(Beginning of Extracted records)
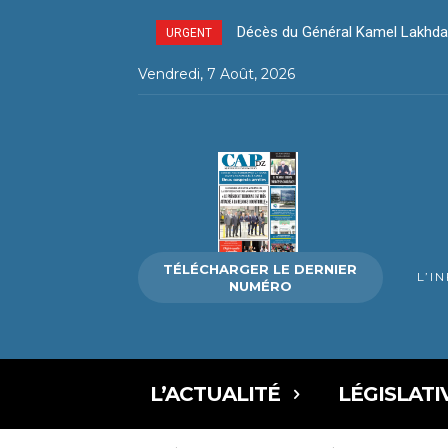
Décès du Général Kamel Lakhdar 
Décès du Général Kamel Lakhd
URGENT
Vendredi, 7 Août, 2026
TÉLÉCHARGER LE DERNIER
L’I
NUMÉRO
L’ACTUALITÉ
LÉGISLATI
(End of Extracted records)
Exercise prompt:
Beginning with the line in which "Vendredi, 7 Août, 2026" appears, set down each line through the last one in the listing, unchanged and with no extras.

Answer space:
Vendredi, 7 Août, 2026
TÉLÉCHARGER LE DERNIER
L’I
NUMÉRO
L’ACTUALITÉ
LÉGISLATI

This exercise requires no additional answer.